Records from a data source
BEGIN

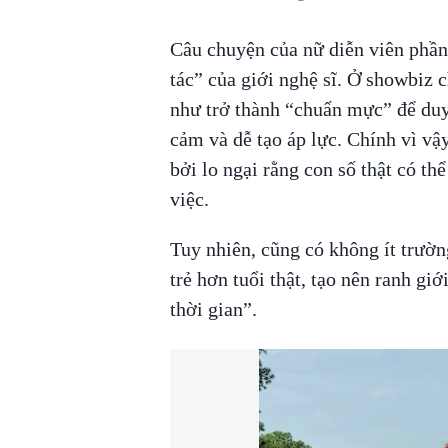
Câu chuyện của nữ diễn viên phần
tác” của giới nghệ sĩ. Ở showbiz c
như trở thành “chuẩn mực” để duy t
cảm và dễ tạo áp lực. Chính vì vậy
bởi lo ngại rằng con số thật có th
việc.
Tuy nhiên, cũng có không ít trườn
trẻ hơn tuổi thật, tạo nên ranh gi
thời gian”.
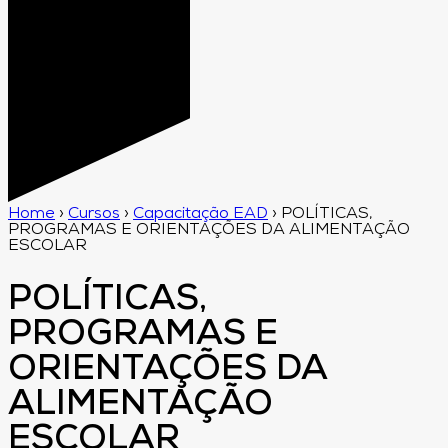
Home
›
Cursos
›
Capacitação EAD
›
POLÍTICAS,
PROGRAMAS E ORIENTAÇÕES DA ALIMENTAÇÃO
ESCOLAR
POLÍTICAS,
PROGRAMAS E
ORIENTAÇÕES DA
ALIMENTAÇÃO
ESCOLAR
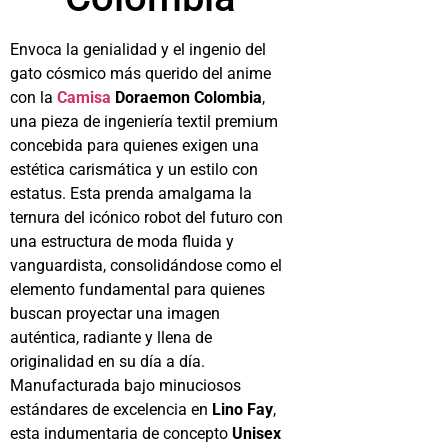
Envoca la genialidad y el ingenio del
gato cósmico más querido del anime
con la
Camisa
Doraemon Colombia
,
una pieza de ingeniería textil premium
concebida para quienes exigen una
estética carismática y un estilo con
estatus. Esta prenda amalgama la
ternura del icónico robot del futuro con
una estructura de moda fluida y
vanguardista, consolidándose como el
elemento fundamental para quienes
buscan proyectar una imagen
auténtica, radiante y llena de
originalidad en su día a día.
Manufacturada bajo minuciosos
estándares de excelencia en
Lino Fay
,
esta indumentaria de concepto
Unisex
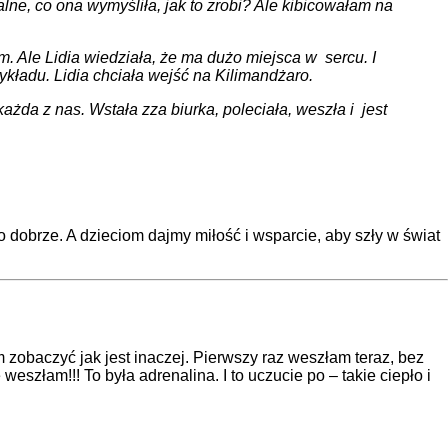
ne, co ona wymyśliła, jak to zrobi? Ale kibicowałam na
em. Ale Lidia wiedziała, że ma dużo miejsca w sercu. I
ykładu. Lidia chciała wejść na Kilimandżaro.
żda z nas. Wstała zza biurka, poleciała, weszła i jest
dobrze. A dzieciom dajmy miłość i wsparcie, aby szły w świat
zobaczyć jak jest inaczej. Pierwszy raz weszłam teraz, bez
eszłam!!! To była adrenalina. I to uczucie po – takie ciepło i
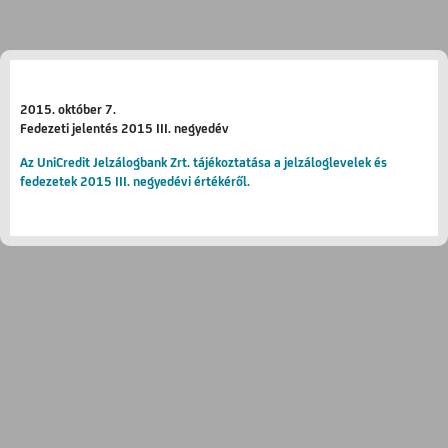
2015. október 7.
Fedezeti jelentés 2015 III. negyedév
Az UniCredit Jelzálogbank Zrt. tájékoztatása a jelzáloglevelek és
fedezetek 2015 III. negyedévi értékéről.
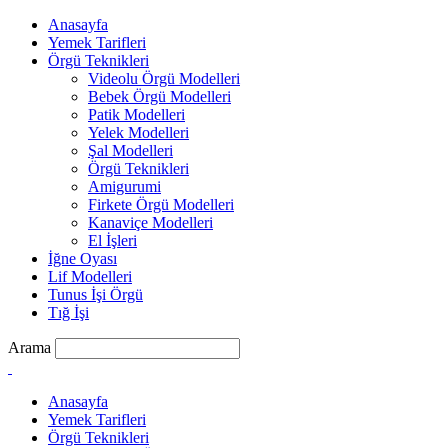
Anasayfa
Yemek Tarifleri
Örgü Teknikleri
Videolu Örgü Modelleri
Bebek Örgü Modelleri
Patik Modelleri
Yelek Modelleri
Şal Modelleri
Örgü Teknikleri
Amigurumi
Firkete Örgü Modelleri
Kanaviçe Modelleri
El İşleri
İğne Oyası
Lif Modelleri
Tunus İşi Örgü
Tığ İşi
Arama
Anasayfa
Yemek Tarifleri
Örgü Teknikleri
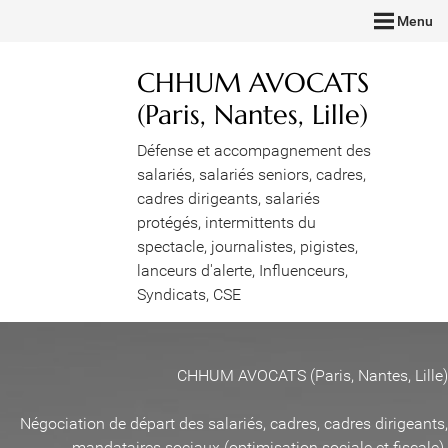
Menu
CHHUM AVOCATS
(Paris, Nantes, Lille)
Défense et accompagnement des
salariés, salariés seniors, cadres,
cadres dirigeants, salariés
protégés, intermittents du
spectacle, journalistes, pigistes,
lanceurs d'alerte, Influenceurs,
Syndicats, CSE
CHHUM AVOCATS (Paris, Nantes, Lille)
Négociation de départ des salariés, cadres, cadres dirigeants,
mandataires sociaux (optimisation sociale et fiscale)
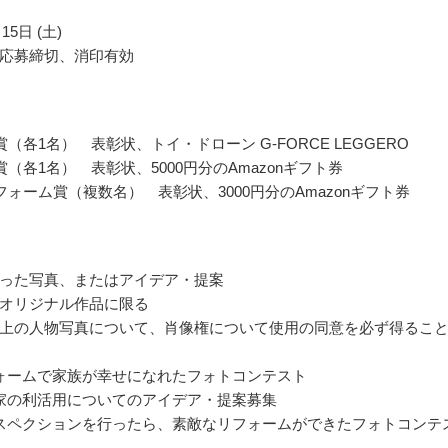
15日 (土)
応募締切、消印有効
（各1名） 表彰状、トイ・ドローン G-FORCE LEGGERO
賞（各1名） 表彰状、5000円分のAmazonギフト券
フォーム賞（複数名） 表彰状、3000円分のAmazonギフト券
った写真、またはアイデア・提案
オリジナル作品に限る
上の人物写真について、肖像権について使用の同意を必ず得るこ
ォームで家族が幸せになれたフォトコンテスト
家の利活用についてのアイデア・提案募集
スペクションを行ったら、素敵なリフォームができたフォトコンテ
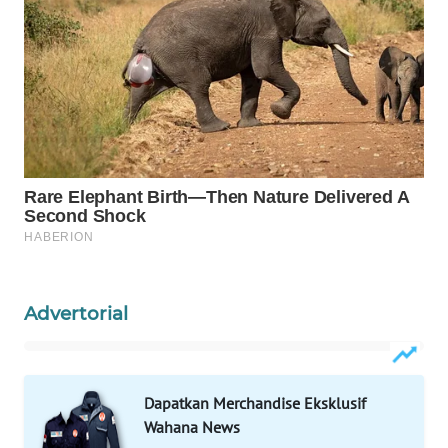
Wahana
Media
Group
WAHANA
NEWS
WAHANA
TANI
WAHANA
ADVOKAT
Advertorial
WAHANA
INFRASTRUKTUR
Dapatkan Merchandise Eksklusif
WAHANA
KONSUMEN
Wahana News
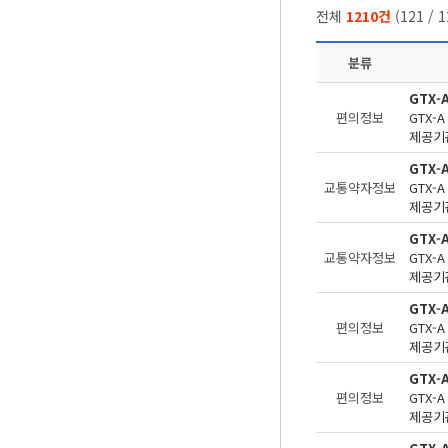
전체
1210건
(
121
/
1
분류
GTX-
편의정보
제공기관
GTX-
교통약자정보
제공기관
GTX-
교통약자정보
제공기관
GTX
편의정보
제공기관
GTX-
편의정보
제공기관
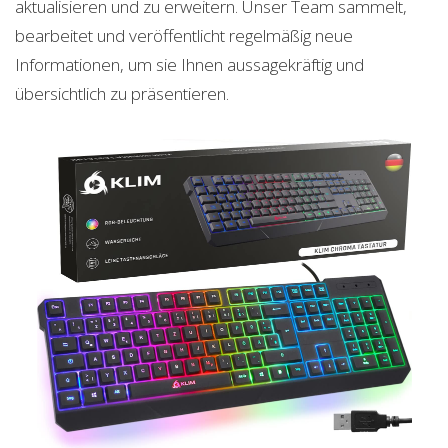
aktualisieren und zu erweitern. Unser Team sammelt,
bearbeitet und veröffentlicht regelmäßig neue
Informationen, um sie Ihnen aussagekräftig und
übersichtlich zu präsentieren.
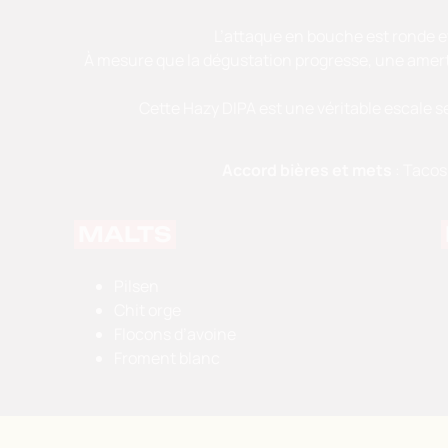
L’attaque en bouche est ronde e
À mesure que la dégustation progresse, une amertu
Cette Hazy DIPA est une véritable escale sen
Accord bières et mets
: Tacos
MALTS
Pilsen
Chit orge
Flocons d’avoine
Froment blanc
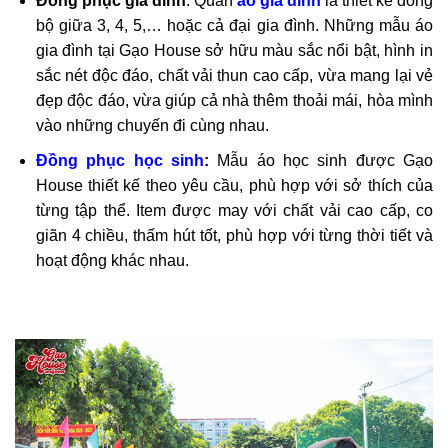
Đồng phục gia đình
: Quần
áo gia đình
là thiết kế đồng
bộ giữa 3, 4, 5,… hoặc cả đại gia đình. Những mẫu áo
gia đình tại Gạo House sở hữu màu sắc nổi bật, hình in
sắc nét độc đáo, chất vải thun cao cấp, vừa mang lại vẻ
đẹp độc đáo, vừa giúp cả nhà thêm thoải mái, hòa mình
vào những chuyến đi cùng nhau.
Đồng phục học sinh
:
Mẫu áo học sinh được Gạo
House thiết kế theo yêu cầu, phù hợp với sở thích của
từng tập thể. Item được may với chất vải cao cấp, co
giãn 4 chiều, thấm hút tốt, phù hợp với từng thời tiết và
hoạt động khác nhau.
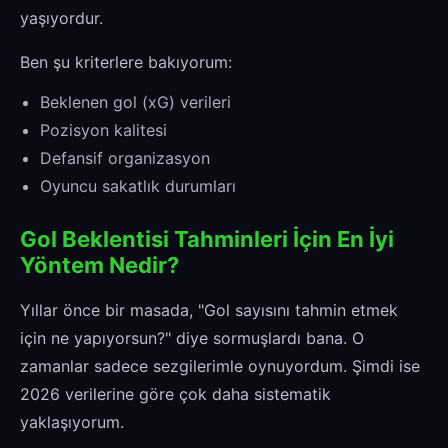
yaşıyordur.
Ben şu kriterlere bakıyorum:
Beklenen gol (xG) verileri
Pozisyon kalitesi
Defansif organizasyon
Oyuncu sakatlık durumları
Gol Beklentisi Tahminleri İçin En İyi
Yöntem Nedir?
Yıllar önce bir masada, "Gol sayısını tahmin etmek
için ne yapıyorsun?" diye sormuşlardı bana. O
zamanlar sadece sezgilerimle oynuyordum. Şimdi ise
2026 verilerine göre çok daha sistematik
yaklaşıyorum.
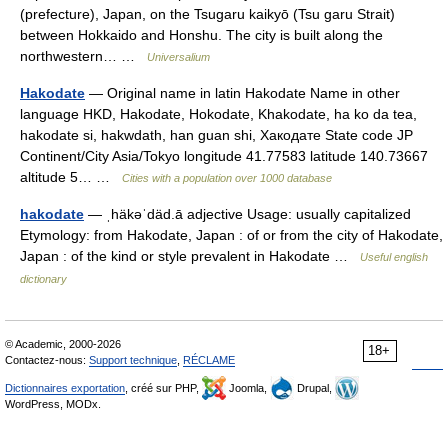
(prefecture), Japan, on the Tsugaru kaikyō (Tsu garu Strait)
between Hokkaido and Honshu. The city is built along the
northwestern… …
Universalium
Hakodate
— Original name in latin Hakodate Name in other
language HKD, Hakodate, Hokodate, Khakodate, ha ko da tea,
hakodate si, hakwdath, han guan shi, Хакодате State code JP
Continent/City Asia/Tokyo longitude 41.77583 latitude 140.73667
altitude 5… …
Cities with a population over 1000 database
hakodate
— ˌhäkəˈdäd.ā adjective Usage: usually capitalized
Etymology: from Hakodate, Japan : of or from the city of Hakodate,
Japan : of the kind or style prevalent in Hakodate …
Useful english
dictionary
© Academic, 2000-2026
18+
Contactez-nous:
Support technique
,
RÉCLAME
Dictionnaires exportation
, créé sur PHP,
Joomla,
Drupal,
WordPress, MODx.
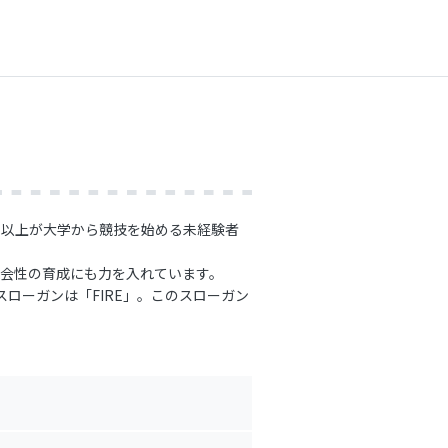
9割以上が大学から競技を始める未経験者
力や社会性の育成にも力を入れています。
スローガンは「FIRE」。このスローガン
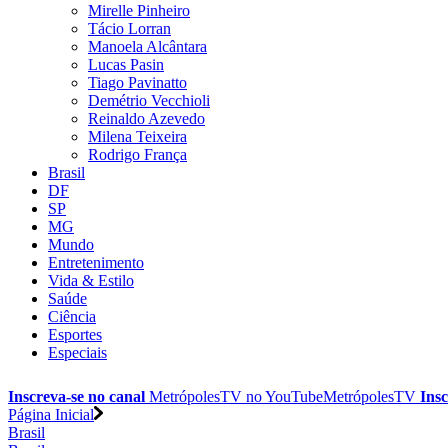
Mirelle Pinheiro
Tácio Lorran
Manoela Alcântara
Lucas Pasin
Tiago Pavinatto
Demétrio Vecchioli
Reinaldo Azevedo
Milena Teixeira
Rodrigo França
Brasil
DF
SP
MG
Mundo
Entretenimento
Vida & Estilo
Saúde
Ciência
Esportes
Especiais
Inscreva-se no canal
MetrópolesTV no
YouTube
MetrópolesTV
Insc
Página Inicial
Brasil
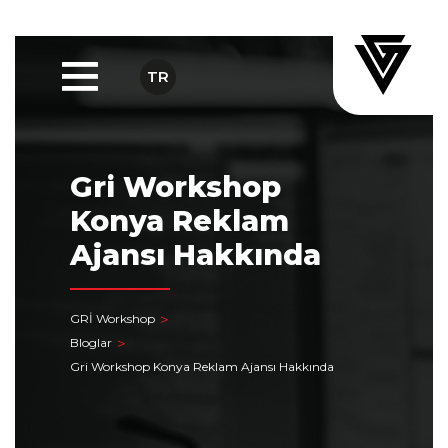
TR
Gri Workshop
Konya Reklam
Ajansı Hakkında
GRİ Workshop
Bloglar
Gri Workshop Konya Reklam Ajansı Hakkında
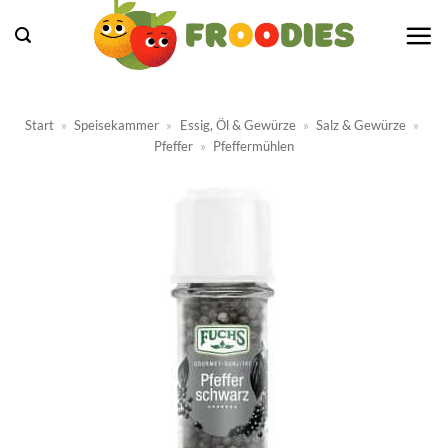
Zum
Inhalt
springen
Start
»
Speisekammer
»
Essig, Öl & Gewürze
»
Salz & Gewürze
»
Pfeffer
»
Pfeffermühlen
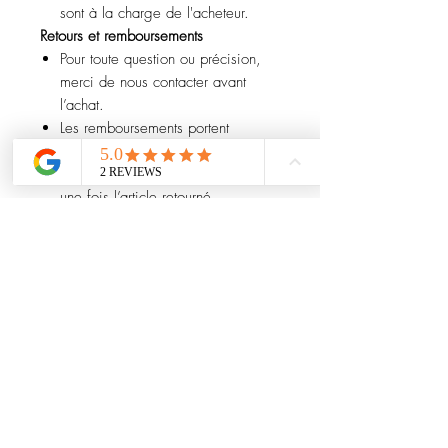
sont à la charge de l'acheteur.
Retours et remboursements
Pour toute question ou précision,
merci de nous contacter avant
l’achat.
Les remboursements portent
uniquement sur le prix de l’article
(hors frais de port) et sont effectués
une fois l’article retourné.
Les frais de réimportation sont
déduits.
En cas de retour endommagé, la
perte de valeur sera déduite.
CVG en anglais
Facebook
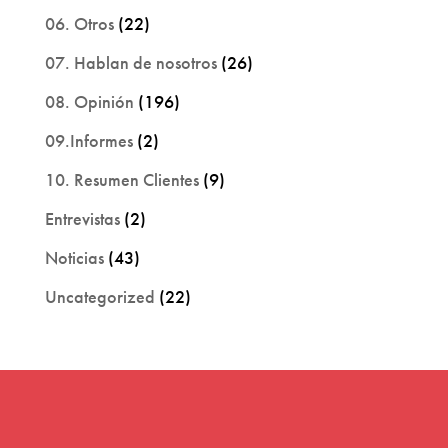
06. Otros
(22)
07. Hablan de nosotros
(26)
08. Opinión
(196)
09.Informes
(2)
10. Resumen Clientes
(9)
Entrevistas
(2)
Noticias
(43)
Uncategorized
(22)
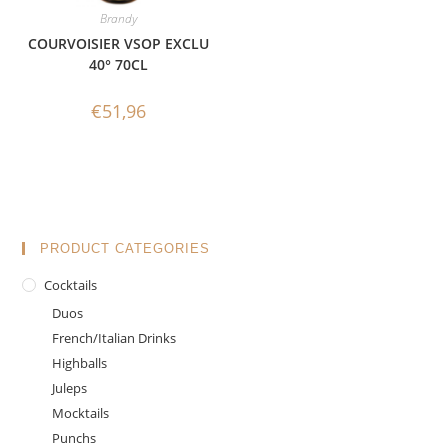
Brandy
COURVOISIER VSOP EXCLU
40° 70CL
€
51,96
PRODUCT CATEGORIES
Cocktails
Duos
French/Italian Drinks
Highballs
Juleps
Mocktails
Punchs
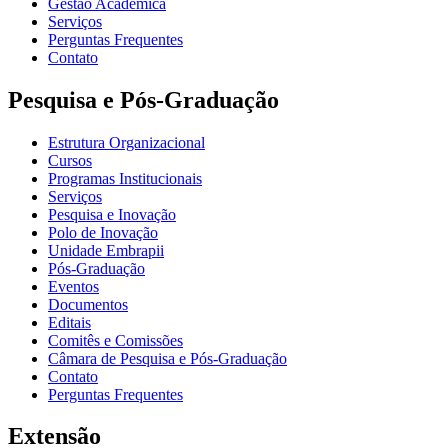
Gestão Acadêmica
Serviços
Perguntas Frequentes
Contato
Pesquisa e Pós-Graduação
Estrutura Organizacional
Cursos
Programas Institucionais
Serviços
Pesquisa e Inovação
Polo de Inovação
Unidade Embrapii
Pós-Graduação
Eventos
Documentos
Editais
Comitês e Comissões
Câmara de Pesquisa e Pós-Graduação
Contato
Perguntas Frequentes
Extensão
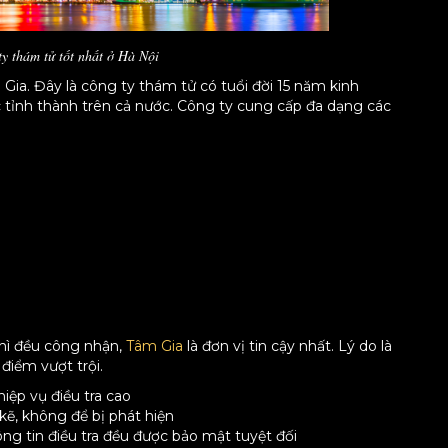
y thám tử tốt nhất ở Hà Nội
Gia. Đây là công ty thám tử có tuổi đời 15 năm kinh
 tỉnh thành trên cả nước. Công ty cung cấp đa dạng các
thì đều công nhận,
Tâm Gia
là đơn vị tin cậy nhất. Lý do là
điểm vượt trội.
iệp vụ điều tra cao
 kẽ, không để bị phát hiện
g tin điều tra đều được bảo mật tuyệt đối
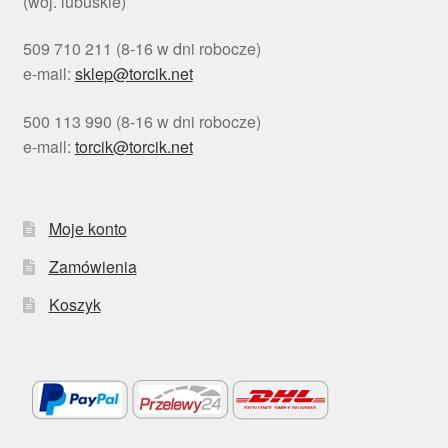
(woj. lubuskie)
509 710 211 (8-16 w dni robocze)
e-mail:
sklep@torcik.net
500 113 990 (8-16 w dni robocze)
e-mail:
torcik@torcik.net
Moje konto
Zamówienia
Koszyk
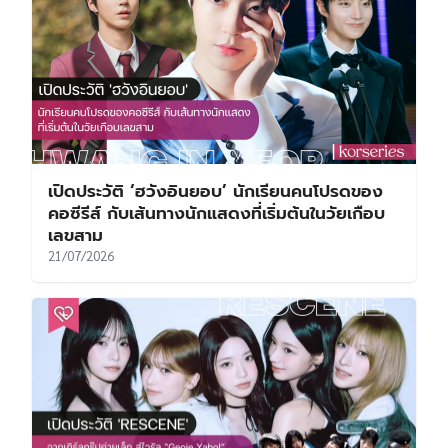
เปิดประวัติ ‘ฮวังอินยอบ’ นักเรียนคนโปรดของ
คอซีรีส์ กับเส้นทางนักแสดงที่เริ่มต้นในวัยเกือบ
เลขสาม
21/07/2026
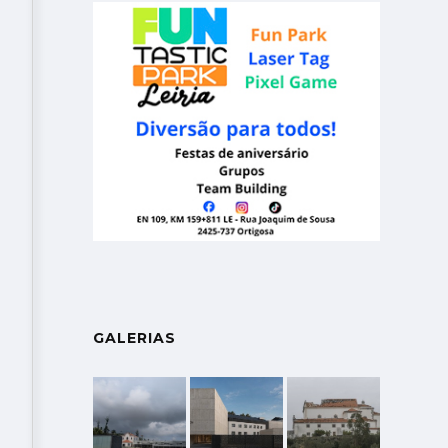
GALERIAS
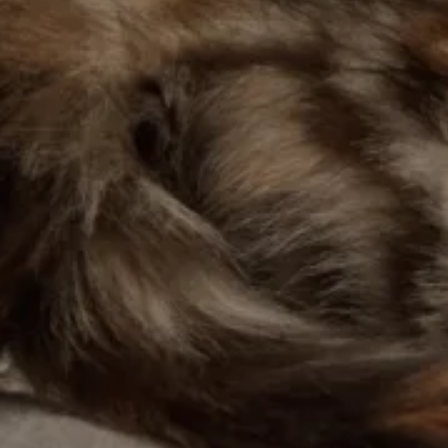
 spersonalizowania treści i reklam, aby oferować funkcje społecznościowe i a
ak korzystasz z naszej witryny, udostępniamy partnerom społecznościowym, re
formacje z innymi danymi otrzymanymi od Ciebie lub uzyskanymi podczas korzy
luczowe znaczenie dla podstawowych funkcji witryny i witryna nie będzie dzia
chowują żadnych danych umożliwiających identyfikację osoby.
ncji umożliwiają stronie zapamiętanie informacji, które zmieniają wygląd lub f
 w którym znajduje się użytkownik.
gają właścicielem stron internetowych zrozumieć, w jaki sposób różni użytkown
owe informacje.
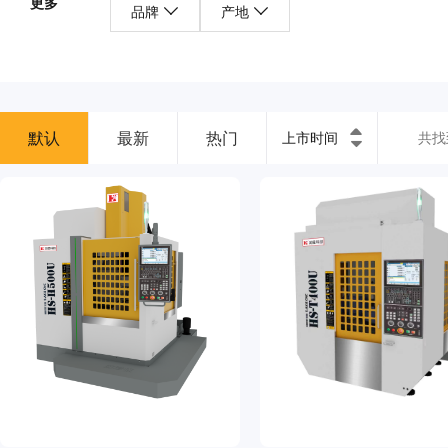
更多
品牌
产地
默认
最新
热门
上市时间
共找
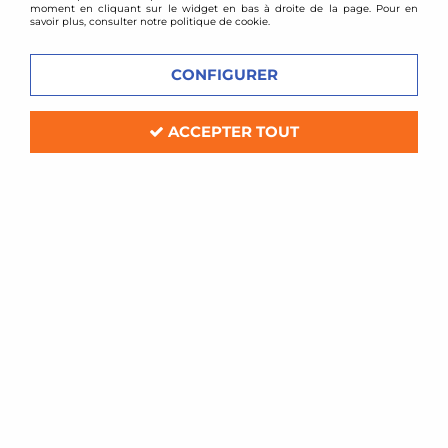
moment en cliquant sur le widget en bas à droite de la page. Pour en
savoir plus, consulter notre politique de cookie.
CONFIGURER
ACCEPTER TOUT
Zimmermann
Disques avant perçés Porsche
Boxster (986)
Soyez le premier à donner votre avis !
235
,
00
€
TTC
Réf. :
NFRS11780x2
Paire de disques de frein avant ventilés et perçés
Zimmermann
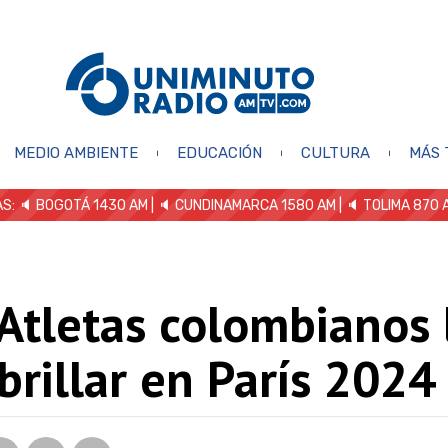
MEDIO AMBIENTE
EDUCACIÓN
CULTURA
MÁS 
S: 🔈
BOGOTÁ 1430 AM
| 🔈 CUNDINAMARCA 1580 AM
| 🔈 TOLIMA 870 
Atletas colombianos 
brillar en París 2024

END

◆ **ACTION ITEM**
For each line in the data above that contains the string "remboursements", extract the line.

◆ **WRITTEN SOLUTION**
Retours et remboursements
Les remboursements portent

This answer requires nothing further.